What you should do
Would you retype the entries from the first line to the line bearing "Sign up for", both included, leaving out every picture?
··· Task material ···
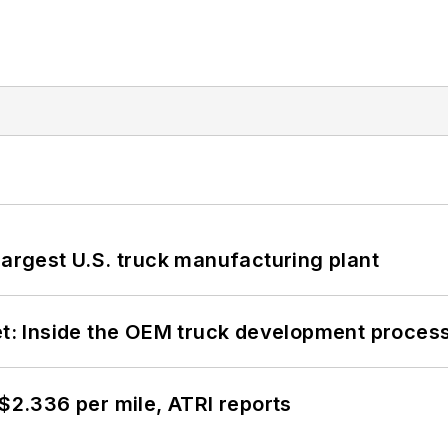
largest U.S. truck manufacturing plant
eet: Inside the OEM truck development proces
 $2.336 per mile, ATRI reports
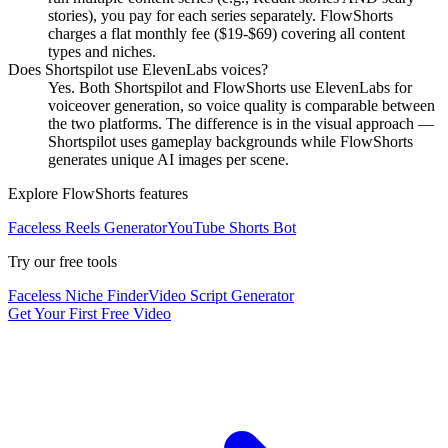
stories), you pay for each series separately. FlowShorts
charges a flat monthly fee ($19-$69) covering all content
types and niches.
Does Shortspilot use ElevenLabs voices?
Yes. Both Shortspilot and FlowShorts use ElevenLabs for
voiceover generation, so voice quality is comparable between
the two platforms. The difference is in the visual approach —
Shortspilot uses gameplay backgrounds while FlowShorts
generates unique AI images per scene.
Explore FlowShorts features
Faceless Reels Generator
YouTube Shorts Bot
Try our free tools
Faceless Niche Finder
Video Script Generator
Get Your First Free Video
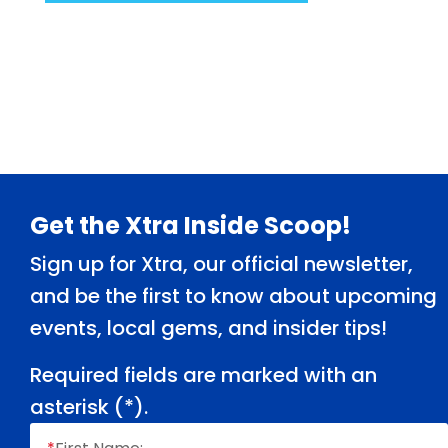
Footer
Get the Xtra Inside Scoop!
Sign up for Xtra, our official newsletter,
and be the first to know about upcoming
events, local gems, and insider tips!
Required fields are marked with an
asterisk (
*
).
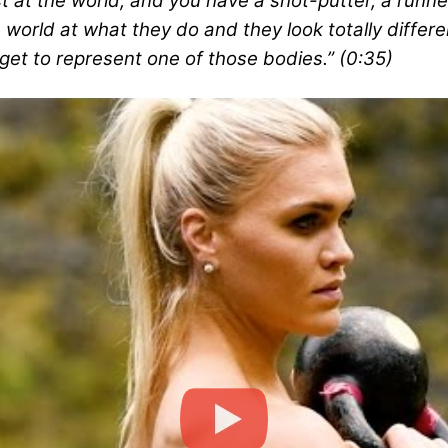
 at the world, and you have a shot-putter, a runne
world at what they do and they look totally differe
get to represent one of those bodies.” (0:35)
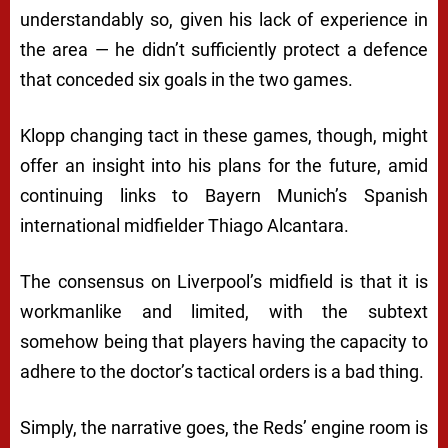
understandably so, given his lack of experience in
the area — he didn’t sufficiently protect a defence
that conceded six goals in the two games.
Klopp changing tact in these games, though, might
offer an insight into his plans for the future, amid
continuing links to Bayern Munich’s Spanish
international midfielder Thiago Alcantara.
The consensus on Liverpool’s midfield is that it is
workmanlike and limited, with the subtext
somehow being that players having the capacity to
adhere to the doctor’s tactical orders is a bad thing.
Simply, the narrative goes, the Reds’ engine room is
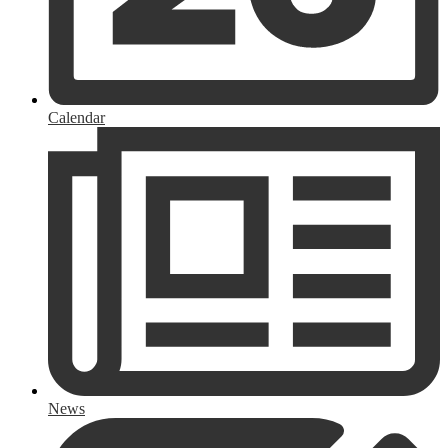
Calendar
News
···
Written solution
largest U.S. truck manufacturing plant
eet: Inside the OEM truck development proces
 $2.336 per mile, ATRI reports
stories), you pay for each series separately. FlowShorts
charges a flat monthly fee ($19-$69) covering all content
types and niches.
Does Shortspilot use ElevenLabs voices?
Yes. Both Shortspilot and FlowShorts use ElevenLabs for
voiceover generation, so voice quality is comparable between
the two platforms. The difference is in the visual approach —
Shortspilot uses gameplay backgrounds while FlowShorts
generates unique AI images per scene.
Explore FlowShorts features
Faceless Reels Generator
YouTube Shorts Bot
Try our free tools
Faceless Niche Finder
Video Script Generator
Get Your First Free Video
Footer
Get the Xtra Inside Scoop!
Sign up for Xtra, our official newsletter,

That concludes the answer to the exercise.